The concept of **proportion** is probably familiar to you, but you might not be able to write a strict mathematical definition for it. For example, you might recognize that a 10-year-old is smaller than a normal-sized adult in the same "way" that same adult is smaller than a professional basketball player, even though the three sizes are different.

Similarly, you're probably no stranger to the notion of a **ratio**. For example, if you are at a sports contest and know that the ratio of opposing fans to friendly fans is high, you might be inclined to be less demonstrative when your favored club scores a goal than you would if this ratio were reversed.

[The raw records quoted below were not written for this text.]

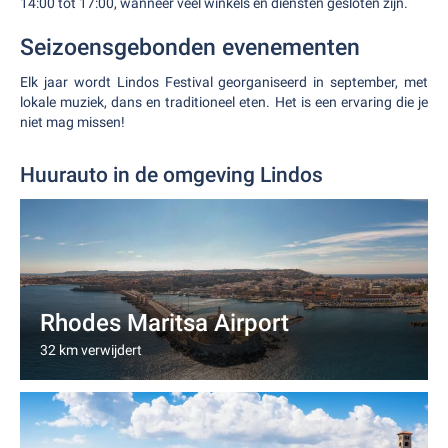
14:00 tot 17:00, wanneer veel winkels en diensten gesloten zijn.
Seizoensgebonden evenementen
Elk jaar wordt Lindos Festival georganiseerd in september, met
lokale muziek, dans en traditioneel eten. Het is een ervaring die je
niet mag missen!
Huurauto in de omgeving Lindos
Rhodes Maritsa Airport
32 km verwijdert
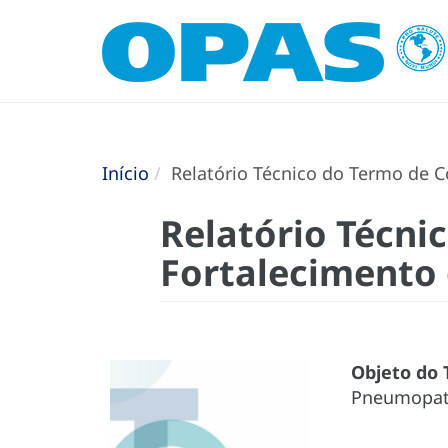
Início
Relatório Técnico do Termo de Co
Relatório Técni
Fortalecimento 
Objeto do 
Pneumopat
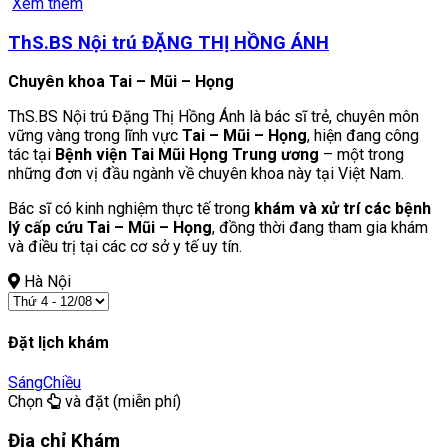
Xem thêm
ThS.BS Nội trú ĐẶNG THỊ HỒNG ÁNH
Chuyên khoa Tai – Mũi – Họng
ThS.BS Nội trú Đặng Thị Hồng Ánh là bác sĩ trẻ, chuyên môn
vững vàng trong lĩnh vực
Tai – Mũi – Họng
, hiện đang công
tác tại
Bệnh viện Tai Mũi Họng Trung ương
– một trong
những đơn vị đầu ngành về chuyên khoa này tại Việt Nam.
Bác sĩ có kinh nghiệm thực tế trong
khám và xử trí các bệnh
lý cấp cứu Tai – Mũi – Họng
, đồng thời đang tham gia khám
và điều trị tại các cơ sở y tế uy tín.
Hà Nội
Đặt lịch khám
Sáng
Chiều
Chọn
và đặt (miễn phí)
Địa chỉ Khám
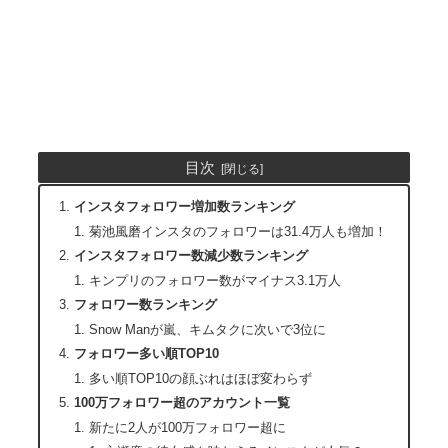
目次
インスタフォロワー増加数ランキング
菊池風磨インスタのフォロワーは31.4万人も増加！
インスタフォロワー数減少数ランキング
キンプリのフォロワー数がマイナス3.1万人
フォロワー数ランキング
Snow Manが嵐、キムタクに次いで3位に
フォロワー多い順TOP10
多い順TOP10の顔ぶれはほぼ変わらず
100万フォロワー超のアカウント一覧
新たに2人が100万フォロワー超に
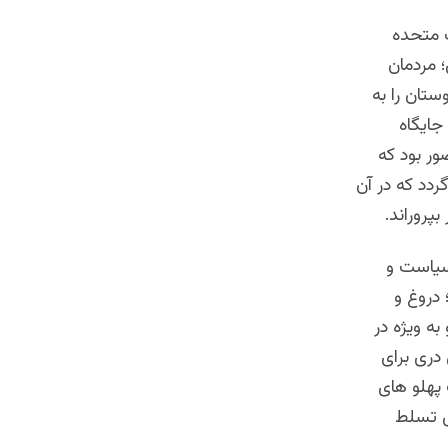
ت متحده
نواز تر بوده و حتی 8 سال پیش؛ مردمان
تان را به
جایگاه
ور بود که
دد که در آن
پروراند.
سیاست و
 دروغ و
به ویژه در
دری برای
 پهلو های
ی تسلط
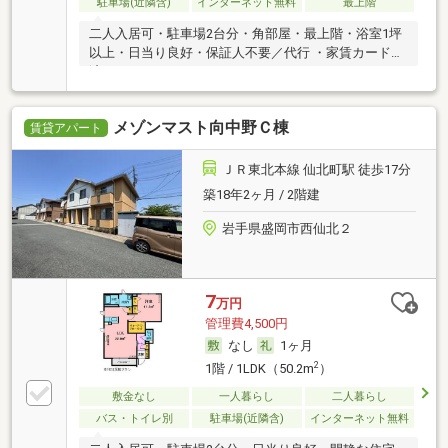
駐車場(近隣含)
インターネット無料
最上階
二人入居可・駐車場2台分・角部屋・最上階・浴室1坪
以上・日当り良好・保証人不要／代行 ・家賃カード決
済可
メゾンマスト向中野Ｃ棟
賃貸アパート
ＪＲ東北本線 仙北町駅 徒歩17分
築18年2ヶ月 / 2階建
岩手県盛岡市西仙北２
7
万円
管理費4,500円
なし
1ヶ月
2
1階 / 1LDK（50.2m
）
敷金なし
一人暮らし
二人暮らし
バス・トイレ別
駐車場(近隣含)
インターネット無料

In math and statistics, proportion, percentage and ratio questions abound. Fortunately, a brief explanation of the underlying concepts and a few examples should be enough to make you a proportionally better math student.

## Ratios and Proportions

A **ratio** is fundamentally a fraction, or two numbers expressed as a quotient, such as 3/4 or 179/2,385. But it is a special kind of fraction, one that is used to compare related quantities. For example, if there are 11 boys and 13 girls in a room, the ratio of boys to girls is 11 to 13, which may be written 11/13 or 11:13.

Ratio is the Latin word for "reason." The definition of a *rational number* is one that can be expressed as a fraction; some numbers, like the value of π in geometry, are irrational and cannot be expressed in such a way, instead being expressed as a never-ending decimal number. Perhaps mathematicians of antiquity found this situation "unreasonable."

A **proportion** is just an expression setting two ratios equal to each other, using different absolute numbers in the fractions. Proportions are written like ratios are, for example, a/b = c/d or a:b = c:d.

## How to Solve Ratios

You don't need a fancy ratio calculator function to solve most simple ratio problems. For example, say you go to the gym 17 times in a 30-day month. What is you ratio of gym days to non-gym days in this month?

The answer is *not* (gym days/total days), so don't be seduced into thinking the answer is 17:30. Instead, subtract gym days from total days to get non-gym days, the required second part of your ratio. The answer is therefore 17:13 (or 17/13).

## How to Calculate Proportion

Sometimes, it is evident without doing any calculations that two ratios are proportional to each other. If you and your dog are the only two animals in a room, and you are told that the adjoining gymnasium contains 457 people and 457 dogs, then you know the proportion of people to dogs is the same in both spaces.

But what about ratios that are not easily compared at a glance? For example, is 17/52 proportional to 3/9? If not, which is greater?

One way to do this would be to compute the decimal numbers of each fraction and see which is greater. But if you understand proportions, you can use cross-multiplication instead, multiplying opposite denominators and numerators:

(17/52) =?= (3/9)

(17)(9) = 153; (3)(52) = 156

Thus the ratios are not quite equal (3/9 is slightly greater), and the fractions are not proportional.

## What Is a Proportionality Constant?

A proportionality constant represents the constant difference between proportional ratios. If a is proportional to b, then in the expression **a = kb**, k is the constant of proportionality. Two variables a and b are said to be *inversely proportional* when their product ab is a constant for all a and b, that is, when a = C/b and b = C/a.

**Example:** The number of archery fans is proportional to the number of baseball fans in a given coffee shop. At first, there are 6 archery fans and 9 baseball fans. If the number of baseball fans increases to 24, how many archery fans must there be?

Solve for k, where a = kb, a = 6 and b = 9:

k = 6/9 = 2/3 = 0.667

Now, solve the equation a = (0.667)(24) to get 16 archery fans in the now-more-crowded cafe.